▶ **Exercise goal**: Once you find the line containing "revoltat ar fi" in the data below, copy it and each following line exactly, up to and including the line containing "timp cât nu", and nothing else.

----- Extracted records -----

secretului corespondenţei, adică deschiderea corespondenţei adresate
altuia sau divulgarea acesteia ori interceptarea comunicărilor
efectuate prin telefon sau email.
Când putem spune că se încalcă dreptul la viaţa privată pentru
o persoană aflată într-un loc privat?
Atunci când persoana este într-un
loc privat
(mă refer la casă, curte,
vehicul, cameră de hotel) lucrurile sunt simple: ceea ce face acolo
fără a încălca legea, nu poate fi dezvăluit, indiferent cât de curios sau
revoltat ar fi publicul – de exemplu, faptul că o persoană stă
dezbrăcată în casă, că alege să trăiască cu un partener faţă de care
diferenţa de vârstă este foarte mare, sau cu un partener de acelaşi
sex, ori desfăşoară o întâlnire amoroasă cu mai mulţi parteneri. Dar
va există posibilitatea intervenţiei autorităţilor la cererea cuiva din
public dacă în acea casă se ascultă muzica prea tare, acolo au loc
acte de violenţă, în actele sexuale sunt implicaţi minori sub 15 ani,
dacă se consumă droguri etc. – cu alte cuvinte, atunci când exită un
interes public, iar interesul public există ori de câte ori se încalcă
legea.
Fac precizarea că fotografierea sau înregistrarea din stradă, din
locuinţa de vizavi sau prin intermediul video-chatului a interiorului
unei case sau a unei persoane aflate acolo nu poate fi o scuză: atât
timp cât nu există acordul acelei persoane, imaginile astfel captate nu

-----
----- Extracted records -----

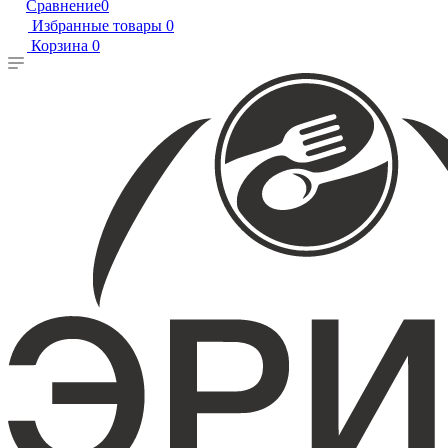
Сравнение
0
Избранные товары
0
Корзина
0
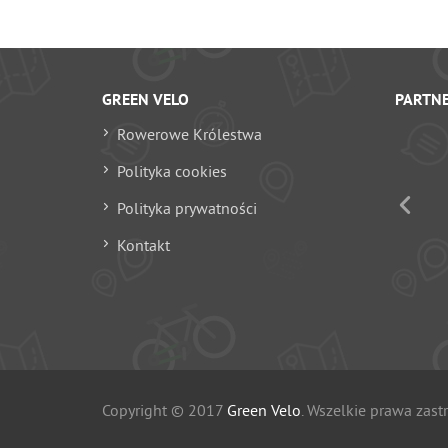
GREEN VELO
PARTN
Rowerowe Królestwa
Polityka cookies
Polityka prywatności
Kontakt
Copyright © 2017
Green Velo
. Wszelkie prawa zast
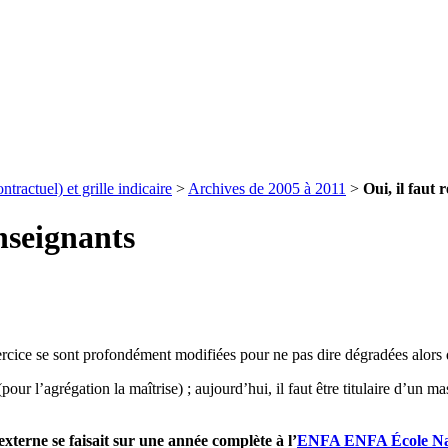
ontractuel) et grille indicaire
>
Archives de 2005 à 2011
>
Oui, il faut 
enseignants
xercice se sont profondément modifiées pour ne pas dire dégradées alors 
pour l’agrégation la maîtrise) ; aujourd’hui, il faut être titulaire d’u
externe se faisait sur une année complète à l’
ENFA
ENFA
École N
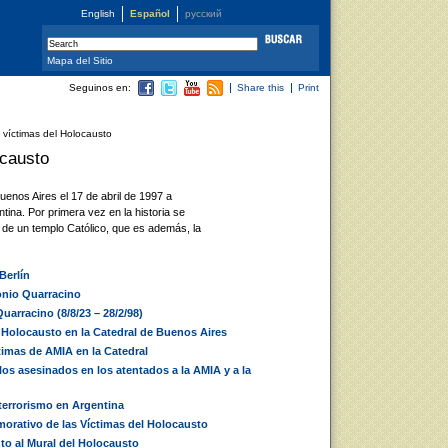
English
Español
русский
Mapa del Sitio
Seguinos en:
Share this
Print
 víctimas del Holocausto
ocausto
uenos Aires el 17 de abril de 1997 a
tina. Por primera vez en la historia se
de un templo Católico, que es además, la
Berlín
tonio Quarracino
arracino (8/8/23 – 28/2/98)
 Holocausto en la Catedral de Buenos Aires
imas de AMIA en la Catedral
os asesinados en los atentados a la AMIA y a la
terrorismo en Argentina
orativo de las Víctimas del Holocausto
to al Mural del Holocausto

-----

▶ **Solution for this problem**:
revoltat ar fi publicul – de exemplu, faptul că o persoană stă
dezbrăcată în casă, că alege să trăiască cu un partener faţă de care
diferenţa de vârstă este foarte mare, sau cu un partener de acelaşi
sex, ori desfăşoară o întâlnire amoroasă cu mai mulţi parteneri. Dar
va există posibilitatea intervenţiei autorităţilor la cererea cuiva din
public dacă în acea casă se ascultă muzica prea tare, acolo au loc
acte de violenţă, în actele sexuale sunt implicaţi minori sub 15 ani,
dacă se consumă droguri etc. – cu alte cuvinte, atunci când exită un
interes public, iar interesul public există ori de câte ori se încalcă
legea.
Fac precizarea că fotografierea sau înregistrarea din stradă, din
locuinţa de vizavi sau prin intermediul video-chatului a interiorului
unei case sau a unei persoane aflate acolo nu poate fi o scuză: atât
timp cât nu există acordul acelei persoane, imaginile astfel captate nu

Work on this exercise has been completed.